Wochenspruch:
"Aus Gnade seid ihr selig geworden durch Glauben und das nicht aus euch: Gottes Gabe ist es." (Epheser 2, 8)
Psalm: 73, 14.23 – 26.28 (EG 733)
Lesungen
Altes Testament: 1. Mose 12, 1 - 4 a
Epistel: 1. Korinther 1, 18 - 25
Evangelium: Lukas 5, 1 - 11
Liedvorschläge
Eingangslied: EG 452,1-3 Er weckt mich alle Morgen
Wochenlied: EG 245,1-3 Preis, Lob und Dank sei Gott dem Herren
Predigtlied: EG 313 Jesus, der zu den Fischern lief
Schlusslied: EG 503,13-15 Hilf mir und segne meinen Geist
Liebe Gemeinde!
„Was sucht Ihr?“ – welche Antwort würden Sie heute Morgen geben, die Sie zum Gottesdienst gekommen sind? Oder wären Sie vielleicht ein wenig verärgert, wenn ich Ihnen an der Eingangstür diese Frage stellen würde: „Was fragt er denn? – soll er sich doch freuen, dass wir da sind!“
„Was sucht Ihr?“ – welche Antworten würden die geben, die sich in diesen Wochen wie in jedem Jahr auf den Weg in den Urlaub machen und sich das einiges an Geld und manchmal auch an Strapazen kosten lassen? Die meisten von uns gehören ja selber dazu. Was suchen wir?
Und was suchen Menschen heute überhaupt in einer Zeit, in der die Antworten rar geworden sind und dafür umso mehr Fragen sich stellen? Alte Denk- und Glaubensweisen sind nicht mehr selbstverständlich und werden nicht mehr ungefragt übernommen.

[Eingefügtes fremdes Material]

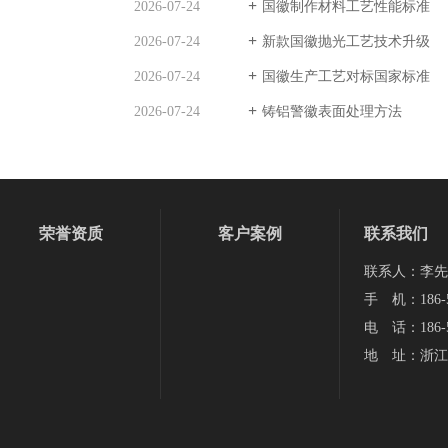
2026-07-24
国徽制作材料工艺性能标准
2026-07-24
新款国徽抛光工艺技术升级
2026-07-24
国徽生产工艺对标国家标准
2026-07-24
铸铝警徽表面处理方法
荣誉资质
客户案例
联系我们
联系人：李先
手 机：186-5
电 话：186-5
地 址：浙江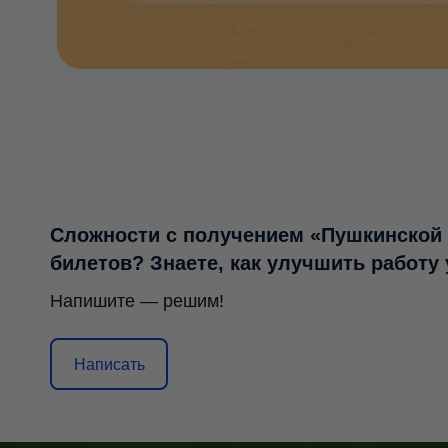
Сложности с получением «Пушкинской
билетов? Знаете, как улучшить работу
Напишите — решим!
Написать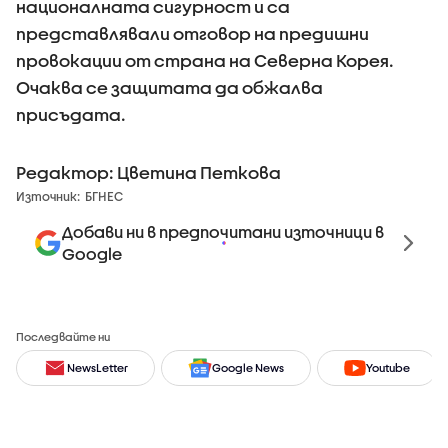
националната сигурност и са
представлявали отговор на предишни
провокации от страна на Северна Корея.
Очаква се защитата да обжалва
присъдата.
Редактор: Цветина Петкова
Източник:
БГНЕС
Добави ни в предпочитани източници в
Google
Последвайте ни
NewsLetter
Google News
Youtube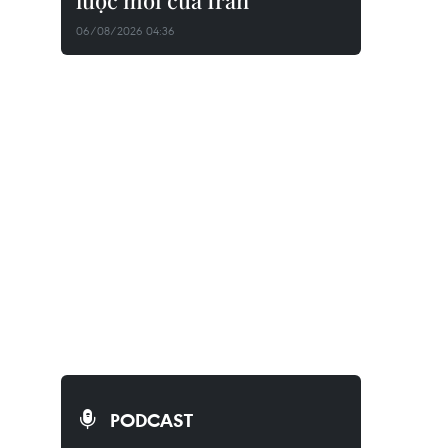
lược mới của Iran
06/08/2026 04:36
PODCAST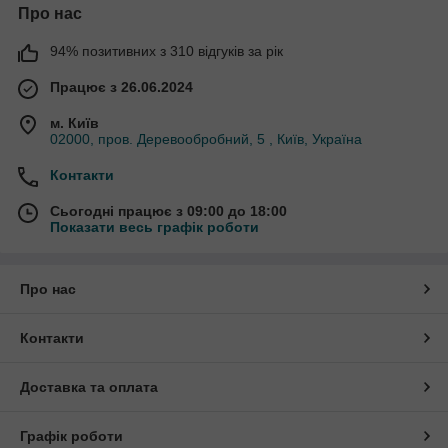
Про нас
94% позитивних з 310 відгуків за рік
Працює з 26.06.2024
м. Київ
02000, пров. Деревообробний, 5 , Київ, Україна
Контакти
Сьогодні працює з 09:00 до 18:00
Показати весь графік роботи
Про нас
Контакти
Доставка та оплата
Графік роботи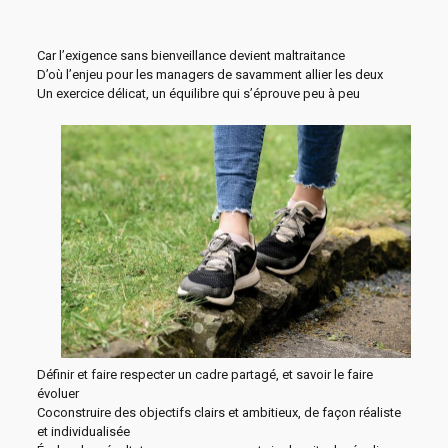
Car l’exigence sans bienveillance devient maltraitance
D’où l’enjeu pour les managers de savamment allier les deux
Un exercice délicat, un équilibre qui s’éprouve peu à peu
Définir et faire respecter un cadre partagé, et savoir le faire
évoluer
Coconstruire des objectifs clairs et ambitieux, de façon réaliste
et individualisée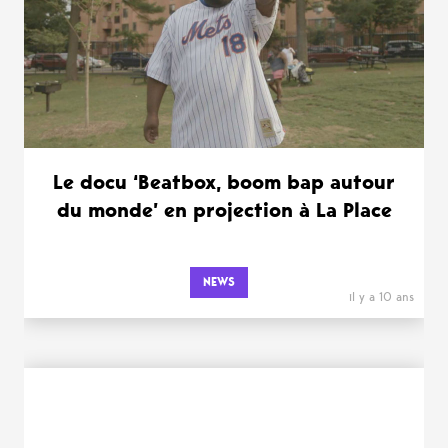
Le docu ‘Beatbox, boom bap autour
du monde’ en projection à La Place
NEWS
il y a 10 ans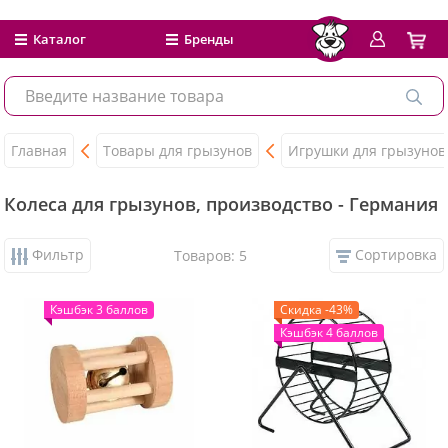
Каталог
Бренды
Главная
Товары для грызунов
Игрушки для грызунов
Колеса для грызунов, производство - Германия
Фильтр
Сортировка
Товаров: 5
Кэшбэк 3 баллов
Скидка -43%
Кэшбэк 4 баллов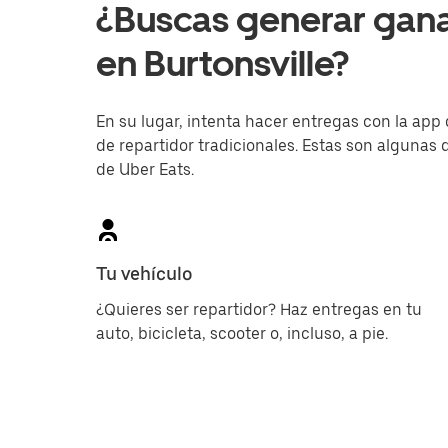
¿Buscas generar gan
en Burtonsville?
En su lugar, intenta hacer entregas con la app 
de repartidor tradicionales. Estas son algunas d
de Uber Eats.
Tu vehículo
¿Quieres ser repartidor? Haz entregas en tu
auto, bicicleta, scooter o, incluso, a pie.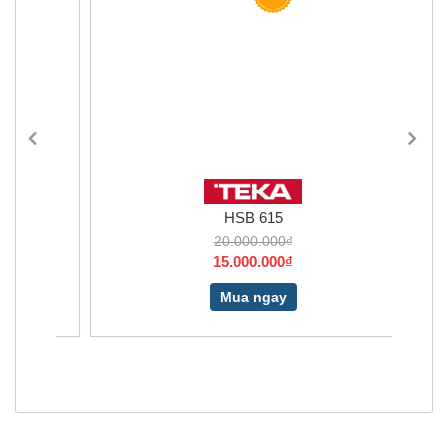
HSB 615
20.000.000₫
15.000.000₫
Mua ngay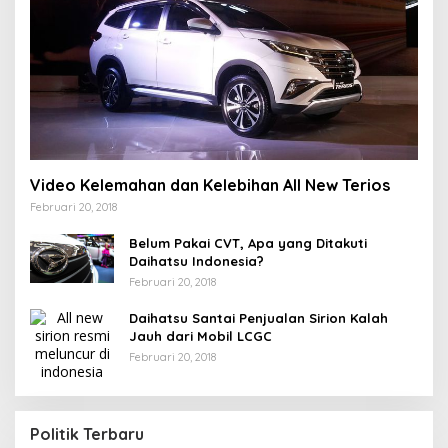
Video Kelemahan dan Kelebihan All New Terios
Februari 20, 2018
Belum Pakai CVT, Apa yang Ditakuti
Daihatsu Indonesia?
Februari 20, 2018
Daihatsu Santai Penjualan Sirion Kalah
Jauh dari Mobil LCGC
Februari 20, 2018
Strategi PPP Menangkan Duet Ganjar dan Gus
Yasin
Politik Terbaru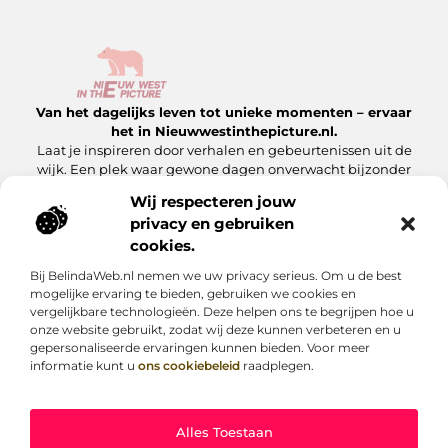
Van het dagelijks leven tot unieke momenten – ervaar
het in Nieuwwestinthepicture.nl.
Laat je inspireren door verhalen en gebeurtenissen uit de
wijk. Een plek waar gewone dagen onverwacht bijzonder
worden.
Wij respecteren jouw
privacy en gebruiken
Onze informatie
cookies.
Linkbuilding Platform: Hoe Jij Er Slim Gebruik van Maakt
Geld Verdienen met Je Website: Zo Maak Jij Van Jouw Site een Inkomensbron
Bij BelindaWeb.nl nemen we uw privacy serieus. Om u de best
Bericht categorie
mogelijke ervaring te bieden, gebruiken we cookies en
vergelijkbare technologieën. Deze helpen ons te begrijpen hoe u
onze website gebruikt, zodat wij deze kunnen verbeteren en u
gepersonaliseerde ervaringen kunnen bieden. Voor meer
informatie kunt u
ons cookiebeleid
raadplegen.
Alles Toestaan
Website index
Cookiebeleid (EU)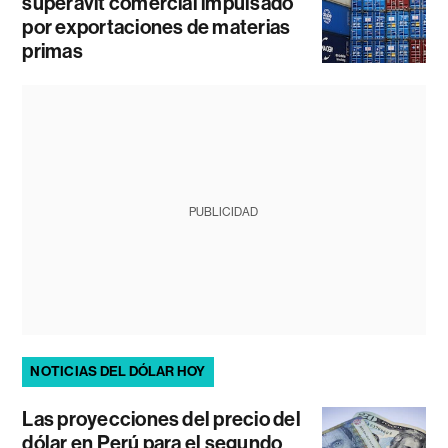
superávit comercial impulsado
por exportaciones de materias
primas
PUBLICIDAD
NOTICIAS DEL DÓLAR HOY
Las proyecciones del precio del
dólar en Perú para el segundo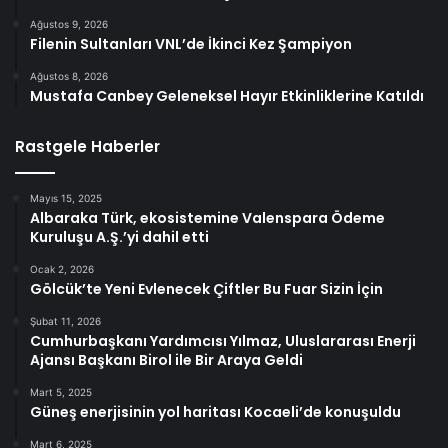
Ağustos 9, 2026
Filenin Sultanları VNL’de İkinci Kez Şampiyon
Ağustos 8, 2026
Mustafa Canbey Geleneksel Hayır Etkinliklerine Katıldı
Rastgele Haberler
Mayıs 15, 2025
Albaraka Türk, ekosistemine Valenspara Ödeme
Kuruluşu A.Ş.’yi dahil etti
Ocak 2, 2026
Gölcük’te Yeni Evlenecek Çiftler Bu Fuar Sizin İçin
Şubat 11, 2026
Cumhurbaşkanı Yardımcısı Yılmaz, Uluslararası Enerji
Ajansı Başkanı Birol ile Bir Araya Geldi
Mart 5, 2025
Güneş enerjisinin yol haritası Kocaeli’de konuşuldu
Mart 6, 2025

Alte Werte und Maßstäbe sind fragwürdig geworden, und neue sind noch nicht gefunden, die für alle gleichermaßen gelten könnten. Was suchen Menschen heute? – beileibe nicht mehr nur in den Kirchen. Eher sogar im Gegenteil. Es ist heute eben auch nicht mehr selbstverständlich, Ant-worten auf die Grundfragen des Lebens von den christlichen Kirchen zu erwarten.
„Was sucht Ihr?“ – Diese Frage stellt Jesus den beiden Johannesjüngern, als sie sich ihm anschließen. Warum fragt er? Warum freut er sich nicht einfach, dass sie da sind? Auffallend oft hat Jesus diese Frage gestellt. Sogar Kranken, die zu ihm gebracht wurden oder die selber zu ihm kamen: „Was willst du, dass ich dir tun soll?“ Obwohl doch eigentlich hätte klar sein sollen, was diese Menschen von ihm erwarteten.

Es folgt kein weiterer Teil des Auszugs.